I. Der Anspruch folgt aus § 3 Satz 5 des [X.] vom 29. März 1999. Danach ist die Zahlung eines 13. Gehalts eine freiwillige Leistung, die anteilig als Urlaubs- und Weihnachtsgeld gewährt werden kann. Eine Auslegung dieser Klausel ergibt unter Anwendung von § 305c Abs. 2 [X.], dass damit ein vertraglicher Anspruch auf Zahlung eines 13. [X.] begründet worden ist.

1. Nach den Feststellungen des [X.]s handelt es sich um Allgemeine Geschäftsbedingungen.
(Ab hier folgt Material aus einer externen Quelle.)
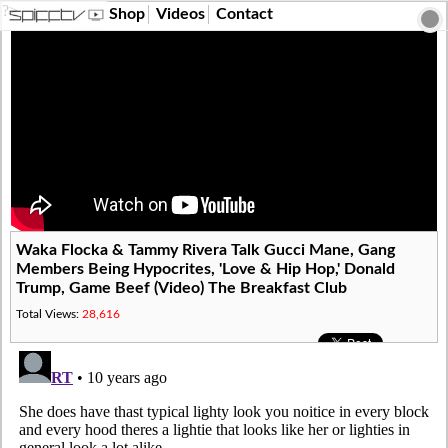
?>
Shop
Videos
Contact
Waka Flocka & Tammy Rivera Talk Gucci Mane, Gang
Members Being Hypocrites, 'Love & Hip Hop,' Donald
Trump, Game Beef (Video) The Breakfast Club
Total Views:
28,616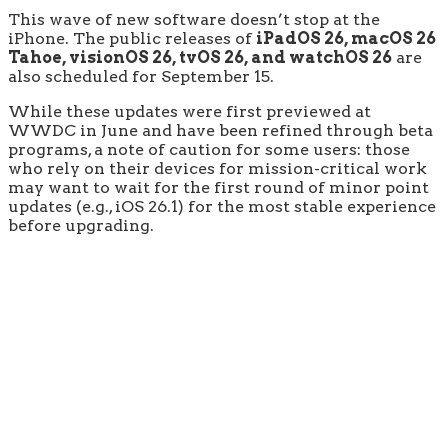
This wave of new software doesn’t stop at the
iPhone. The public releases of
iPadOS 26, macOS 26
Tahoe, visionOS 26, tvOS 26, and watchOS 26
are
also scheduled for September 15.
While these updates were first previewed at
WWDC in June and have been refined through beta
programs, a note of caution for some users: those
who rely on their devices for mission-critical work
may want to wait for the first round of minor point
updates (e.g., iOS 26.1) for the most stable experience
before upgrading.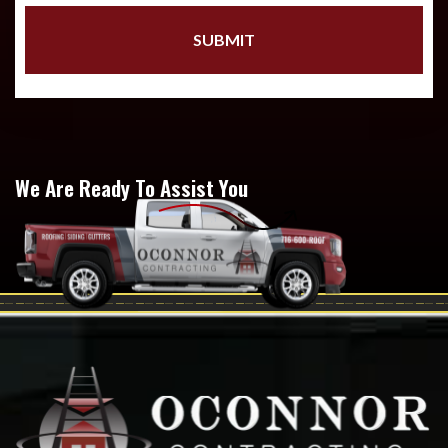
We Are Ready To Assist You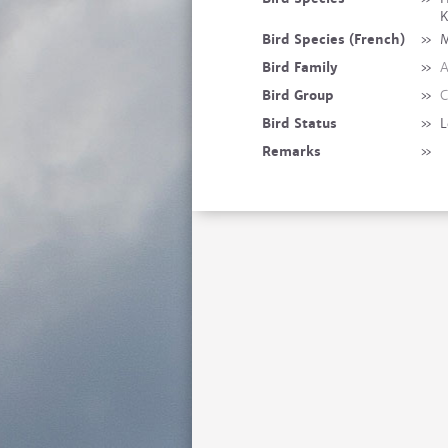
K
Bird Species (French)
»
M
Bird Family
»
A
Bird Group
»
C
Bird Status
»
L
Remarks
»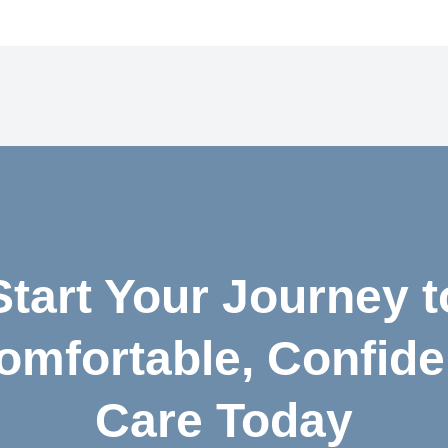
Start Your Journey t
omfortable, Confide
Care Today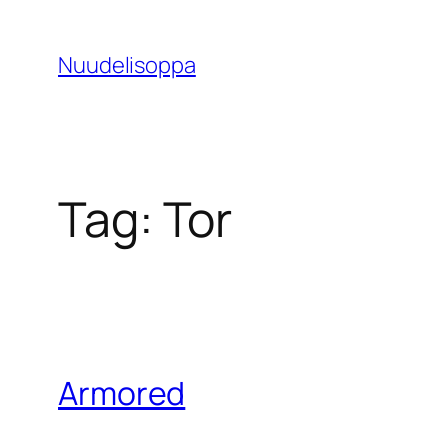
Skip
to
Nuudelisoppa
content
Tag:
Tor
Armored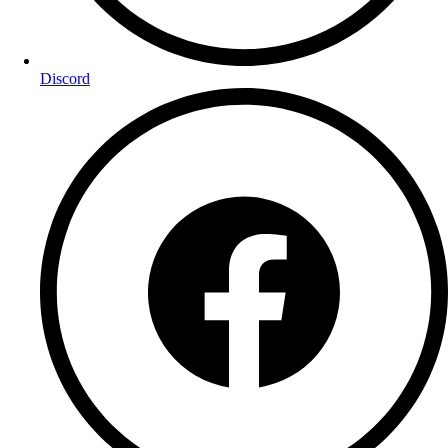
Discord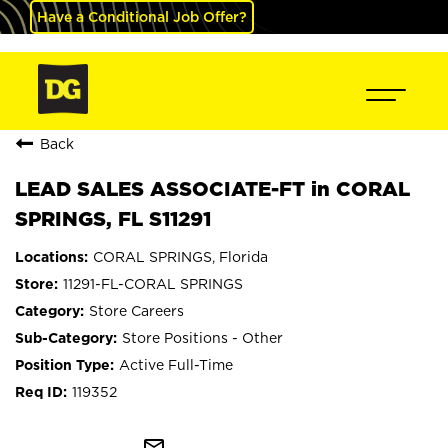
Have a Conditional Job Offer?
Back
LEAD SALES ASSOCIATE-FT in CORAL
SPRINGS, FL S11291
CORAL SPRINGS, Florida
11291-FL-CORAL SPRINGS
Store Careers
Store Positions - Other
Active Full-Time
119352
mail_outline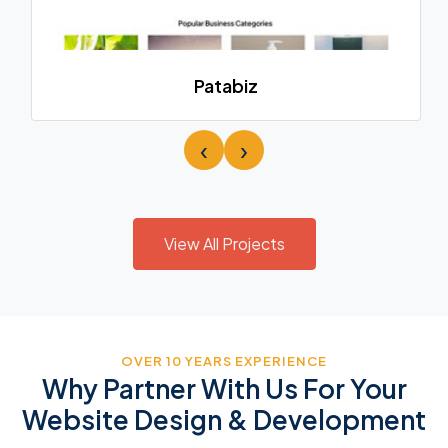
Patabiz
‹
›
View All Projects
OVER 10 YEARS EXPERIENCE
Why Partner With Us For Your
Website Design & Development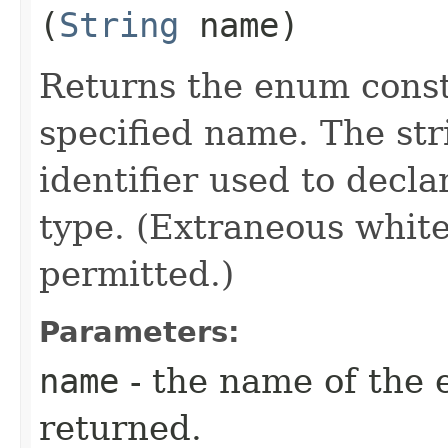
(
String
name)
Returns the enum consta
specified name. The st
identifier used to decl
type. (Extraneous whit
permitted.)
Parameters:
name
- the name of the 
returned.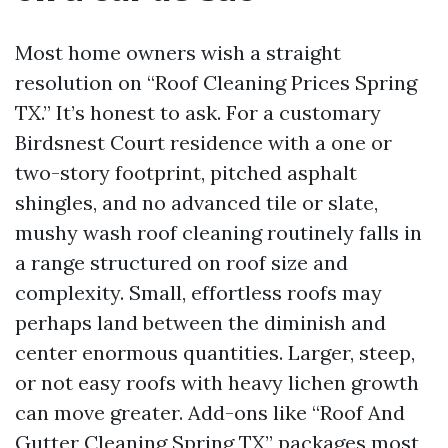
Most home owners wish a straight
resolution on “Roof Cleaning Prices Spring
TX.” It’s honest to ask. For a customary
Birdsnest Court residence with a one or
two-story footprint, pitched asphalt
shingles, and no advanced tile or slate,
mushy wash roof cleaning routinely falls in
a range structured on roof size and
complexity. Small, effortless roofs may
perhaps land between the diminish and
center enormous quantities. Larger, steep,
or not easy roofs with heavy lichen growth
can move greater. Add-ons like “Roof And
Gutter Cleaning Spring TX” packages most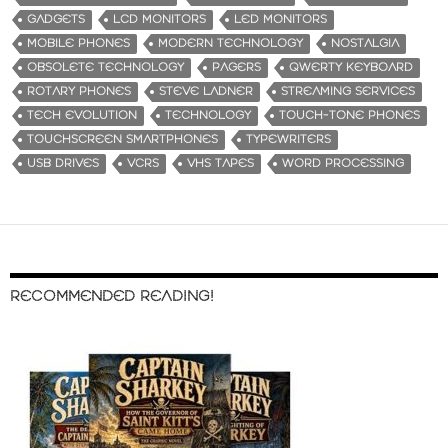
GADGETS
LCD MONITORS
LED MONITORS
MOBILE PHONES
MODERN TECHNOLOGY
NOSTALGIA
OBSOLETE TECHNOLOGY
PAGERS
QWERTY KEYBOARD
ROTARY PHONES
STEVE LADNER
STREAMING SERVICES
TECH EVOLUTION
TECHNOLOGY
TOUCH-TONE PHONES
TOUCHSCREEN SMARTPHONES
TYPEWRITERS
USB DRIVES
VCRS
VHS TAPES
WORD PROCESSING
RECOMMENDED READING!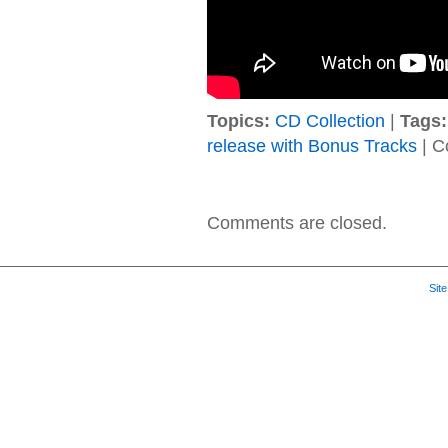
Topics:
CD Collection
|
Tags:
release with Bonus Tracks
|
C
Comments are closed.
Sit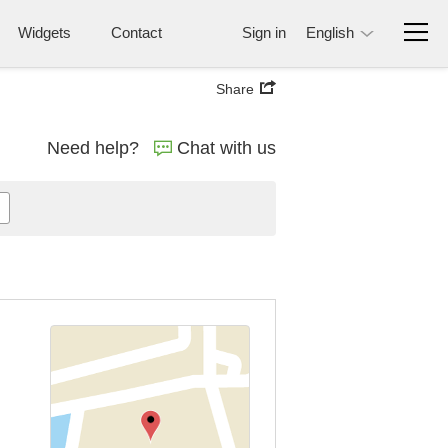
Widgets
Contact
Sign in
English
Share
Need help?
Chat with us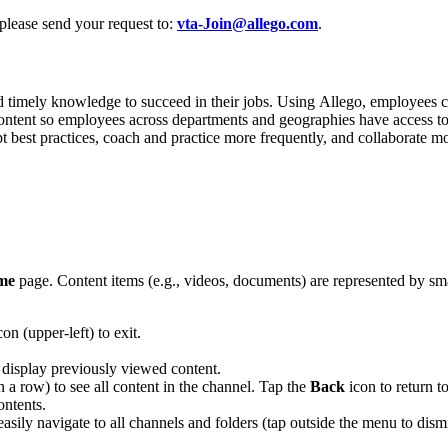
 please send your request to:
vta-Join@allego.com
.
d timely knowledge to succeed in their jobs. Using Allego, employees can
content so employees across departments and geographies have access to
pt best practices, coach and practice more frequently, and collaborate m
me
page. Content items (e.g., videos, documents) are represented by smal
on (upper-left) to exit.
 display previously viewed content.
 in a row) to see all content in the channel. Tap the
Back
icon to return t
ontents.
 easily navigate to all channels and folders (tap outside the menu to dismi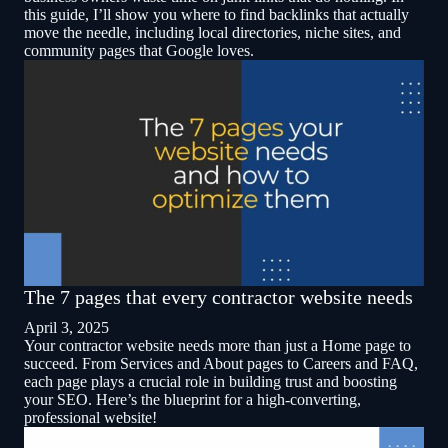
this guide, I’ll show you where to find backlinks that actually
move the needle, including local directories, niche sites, and
community pages that Google loves.
The 7 pages that every contractor website needs
April 3, 2025
Your contractor website needs more than just a Home page to
succeed. From Services and About pages to Careers and FAQ,
each page plays a crucial role in building trust and boosting
your SEO. Here’s the blueprint for a high-converting,
professional website!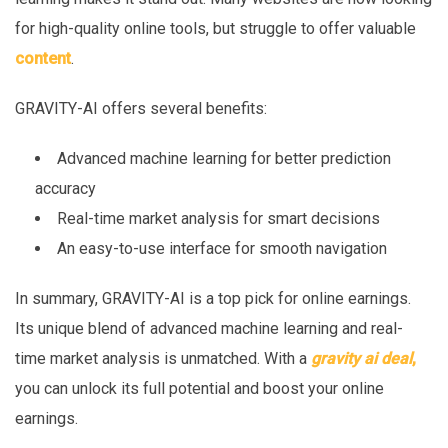
for high-quality online tools, but struggle to offer valuable
content
.
GRAVITY-AI offers several benefits:
Advanced machine learning for better prediction
accuracy
Real-time market analysis for smart decisions
An easy-to-use interface for smooth navigation
In summary, GRAVITY-AI is a top pick for online earnings.
Its unique blend of advanced machine learning and real-
time market analysis is unmatched. With a
gravity ai deal
,
you can unlock its full potential and boost your online
earnings.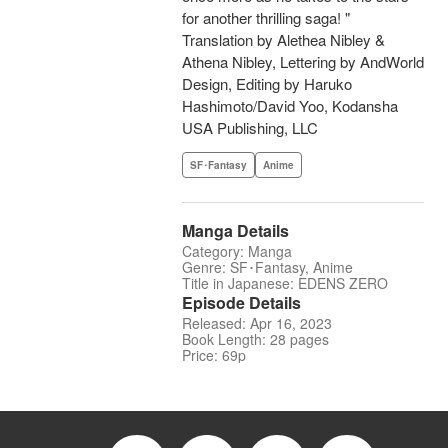
for another thrilling saga! "
Translation by Alethea Nibley &
Athena Nibley, Lettering by AndWorld
Design, Editing by Haruko
Hashimoto/David Yoo, Kodansha
USA Publishing, LLC
SF･Fantasy
Anime
Manga Details
Category: Manga
Genre: SF･Fantasy, Anime
Title in Japanese: EDENS ZERO
Episode Details
Released: Apr 16, 2023
Book Length: 28 pages
Price: 69p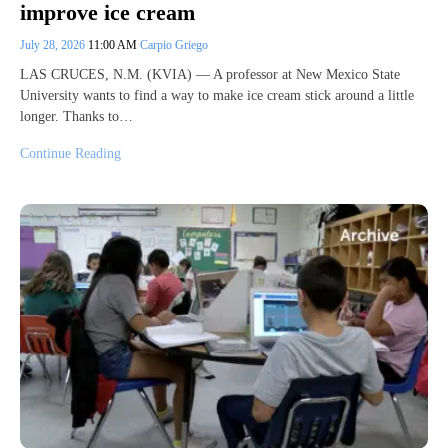
improve ice cream
July 28, 2026
11:00 AM
Carpio Griego
LAS CRUCES, N.M. (KVIA) — A professor at New Mexico State
University wants to find a way to make ice cream stick around a little
longer. Thanks to…
Continue Reading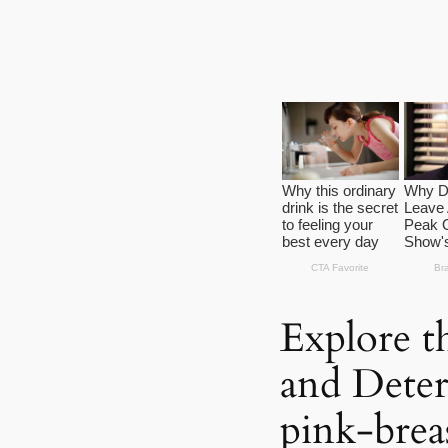
Explore t
and Deter
pink-brea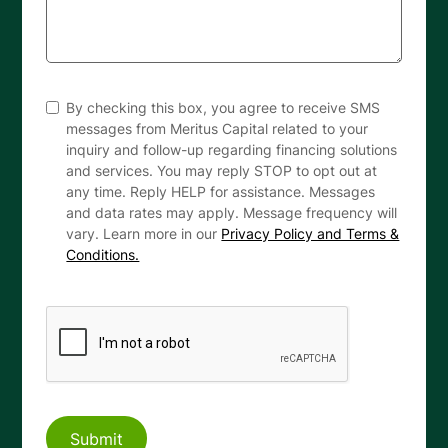
By checking this box, you agree to receive SMS
messages from Meritus Capital related to your
inquiry and follow-up regarding financing solutions
and services. You may reply STOP to opt out at
any time. Reply HELP for assistance. Messages
and data rates may apply. Message frequency will
vary. Learn more in our
Privacy Policy and Terms &
Conditions.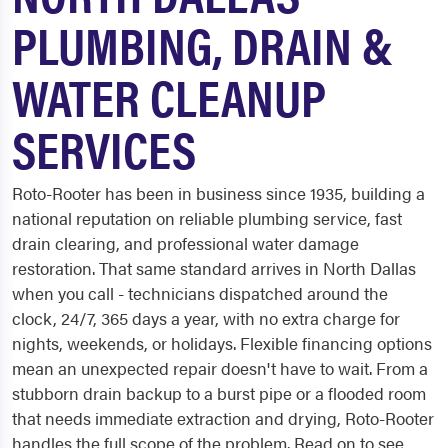
PLUMBING, DRAIN &
WATER CLEANUP
SERVICES
Roto-Rooter has been in business since 1935, building a
national reputation on reliable plumbing service, fast
drain clearing, and professional water damage
restoration. That same standard arrives in North Dallas
when you call - technicians dispatched around the
clock, 24/7, 365 days a year, with no extra charge for
nights, weekends, or holidays. Flexible financing options
mean an unexpected repair doesn't have to wait. From a
stubborn drain backup to a burst pipe or a flooded room
that needs immediate extraction and drying, Roto-Rooter
handles the full scope of the problem. Read on to see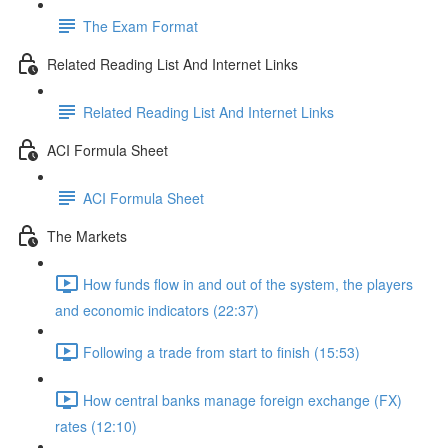
The Exam Format
Related Reading List And Internet Links
Related Reading List And Internet Links
ACI Formula Sheet
ACI Formula Sheet
The Markets
How funds flow in and out of the system, the players
and economic indicators (22:37)
Following a trade from start to finish (15:53)
How central banks manage foreign exchange (FX)
rates (12:10)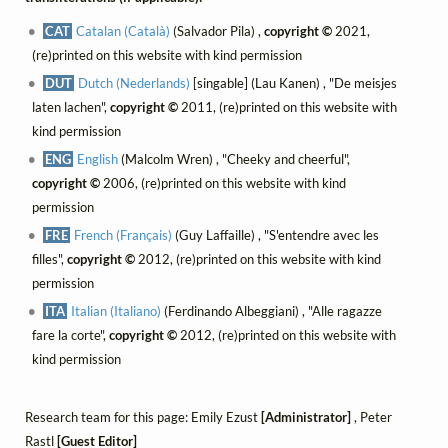
CAT
Catalan (Català)
(Salvador Pila) ,
copyright ©
2021,
(re)printed on this website with kind permission
DUT
Dutch (Nederlands)
[singable] (Lau Kanen) , "De meisjes
laten lachen",
copyright ©
2011, (re)printed on this website with
kind permission
ENG
English
(Malcolm Wren) , "Cheeky and cheerful",
copyright ©
2006, (re)printed on this website with kind
permission
FRE
French (Français)
(Guy Laffaille) , "S'entendre avec les
filles",
copyright ©
2012, (re)printed on this website with kind
permission
ITA
Italian (Italiano)
(Ferdinando Albeggiani) , "Alle ragazze
fare la corte",
copyright ©
2012, (re)printed on this website with
kind permission
Research team for this page: Emily Ezust
[Administrator]
, Peter
Rastl
[Guest Editor]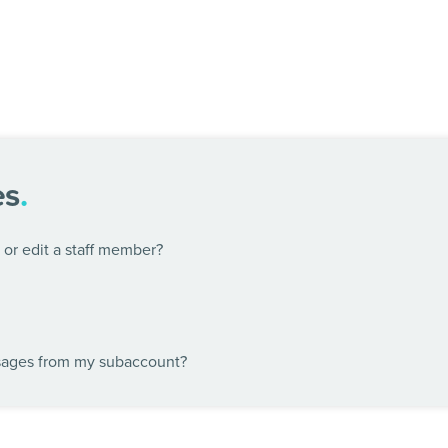
es
.
or edit a staff member?
sages from my subaccount?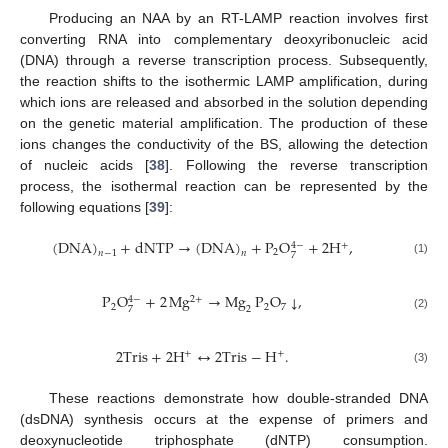
Producing an NAA by an RT-LAMP reaction involves first
converting RNA into complementary deoxyribonucleic acid
(DNA) through a reverse transcription process. Subsequently,
the reaction shifts to the isothermic LAMP amplification, during
which ions are released and absorbed in the solution depending
on the genetic material amplification. The production of these
ions changes the conductivity of the BS, allowing the detection
of nucleic acids [
38
]. Following the reverse transcription
process, the isothermal reaction can be represented by the
following equations [
39
]:
(
DNA
)
+
dNTP
→
(
DNA
)
+
P
O
+
2
H
,
+
4
−
2
𝑛
−
1
𝑛
7
(1)
P
O
+
2
Mg
→
Mg
P
O
,
↓
2
+
4
−
2
2
7
2
7
(2)
2
Tris
+
2
H
↔
2
Tris
−
H
.
+
+
(3)
These reactions demonstrate how double-stranded DNA
(dsDNA) synthesis occurs at the expense of primers and
deoxynucleotide triphosphate (dNTP) consumption.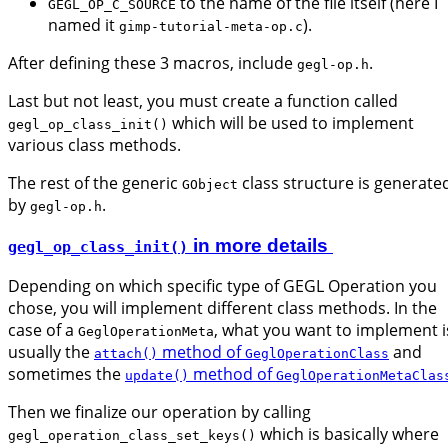
to the name of the file itself (here I
GEGL_OP_C_SOURCE
named it
).
gimp-tutorial-meta-op.c
After defining these 3 macros, include
.
gegl-op.h
Last but not least, you must create a function called
which will be used to implement
gegl_op_class_init()
various class methods.
The rest of the generic
class structure is generate
GObject
by
.
gegl-op.h
in more details
gegl_op_class_init()
Depending on which specific type of GEGL Operation you
chose, you will implement different class methods. In the
case of a
, what you want to implement i
GeglOperationMeta
usually the
method of
and
attach()
GeglOperationClass
sometimes the
method of
update()
GeglOperationMetaClas
Then we finalize our operation by calling
which is basically where
gegl_operation_class_set_keys()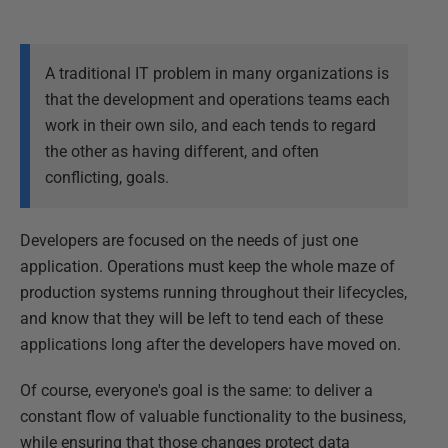
A traditional IT problem in many organizations is
that the development and operations teams each
work in their own silo, and each tends to regard
the other as having different, and often
conflicting, goals.
Developers are focused on the needs of just one
application. Operations must keep the whole maze of
production systems running throughout their lifecycles,
and know that they will be left to tend each of these
applications long after the developers have moved on.
Of course, everyone's goal is the same: to deliver a
constant flow of valuable functionality to the business,
while ensuring that those changes protect data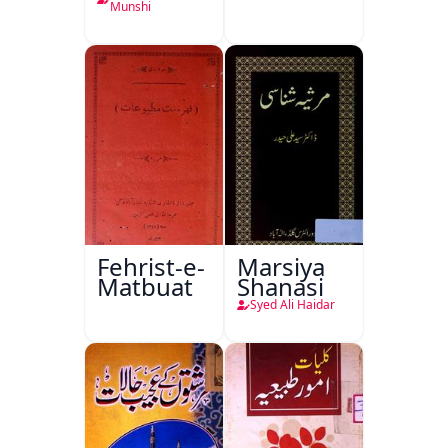
Ka
Munshi
Ishariya
Fehrist-e-
Marsiya
Matbuat
Shanasi
Syed Ali Haidar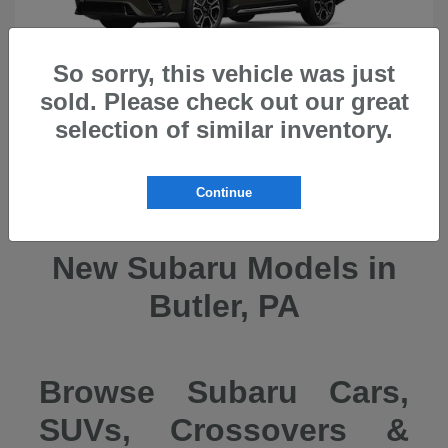
So sorry, this vehicle was just
sold. Please check out our great
selection of similar inventory.
Ascent
2026 Subaru
Continue
New Subaru Models in
Butler, PA
Browse Subaru Cars,
SUVs, Crossovers &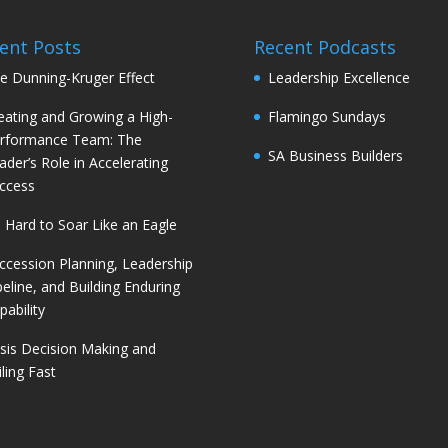
ent Posts
Recent Podcasts
e Dunning-Kruger Effect
Leadership Excellence
eating and Growing a High-
Flamingo Sundays
rformance Team: The
SA Business Builders
ader’s Role in Accelerating
ccess
’s Hard to Soar Like an Eagle
ccession Planning, Leadership
peline, and Building Enduring
pability
isis Decision Making and
iling Fast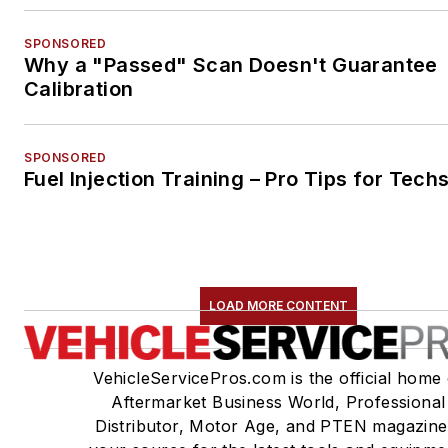
SPONSORED
Why a "Passed" Scan Doesn't Guarantee
Calibration
SPONSORED
Fuel Injection Training – Pro Tips for Tech
LOAD MORE CONTENT
VehicleServicePros.com is the official home 
Aftermarket Business World, Professional
Distributor, Motor Age, and PTEN magazine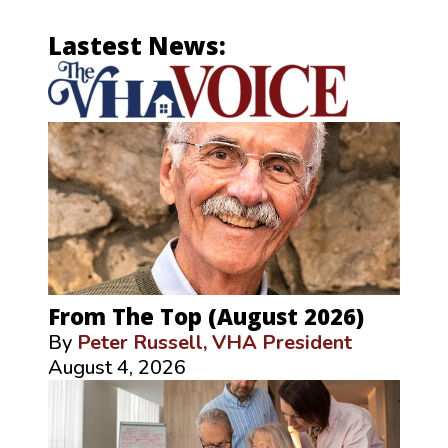
Lastest News:
From The Top (August 2026)
By
Peter Russell, VHA President
August 4, 2026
2. Die Auslegung Allgemeiner Geschäftsbedingungen durch das Berufungsgericht unterliegt einer vollen revisionsrechtlichen Nachprüfung ([X.] 8. Dezember 2010 - 10 [X.] - Rn. 15, [X.]E 136, 294). Allgemeine Vertragsbedingungen sind nach ihrem objektiven Inhalt und typischen Sinn einheitlich so auszulegen, wie sie von verständigen und redlichen Vertragspartnern unter Abwägung der Interessen der normalerweise beteiligten Verkehrskreise verstanden werden, wobei nicht die [X.] des konkreten, sondern die des durchschnittlichen Vertragspartners des Verwenders zugrunde zu legen sind. Ansatzpunkt für die nicht am Willen der jeweiligen Vertragspartner zu orientierende Auslegung ist in erster Linie der [X.]. Ist dieser nicht eindeutig, kommt es für die Auslegung entscheidend darauf an, wie der Vertragstext aus Sicht der typischerweise an Geschäften dieser Art beteiligten Verkehrskreise zu verstehen ist, wobei der [X.] verständiger und redlicher Vertragspartner beachtet werden muss. Soweit auch der mit dem Vertrag verfolgte Zweck einzubeziehen ist, kann das nur in Bezug auf typische und von redlichen Geschäftspartnern verfolgte Zwecke gelten ([X.] 8. Dezember 2010 - 10 [X.] - Rn. 15, aaO). Bleibt nach Ausschöpfung der Auslegungsmethoden ein nicht behebbarer Zweifel, geht dies gemäß § 305c Abs. 2 [X.] zulasten des Verwenders. Die Anwendung der Unklarheitenregel des § 305c Abs. 2 [X.] setzt voraus, dass die Auslegung einer einzelnen [X.] mindestens zwei Ergebnisse als vertretbar erscheinen lässt und von diesen keines den klaren Vorzug verdient. Es müssen „erhebliche Zweifel“ an der richtigen Auslegung bestehen. Die entfernte Möglichkeit, zu einem anderen Ergebnis zu kommen, genügt für die Anwendung der Bestimmung nicht (st. Rspr., vgl. [X.] 20. Februar 2013 - 10 [X.] 177/12 - Rn. 16).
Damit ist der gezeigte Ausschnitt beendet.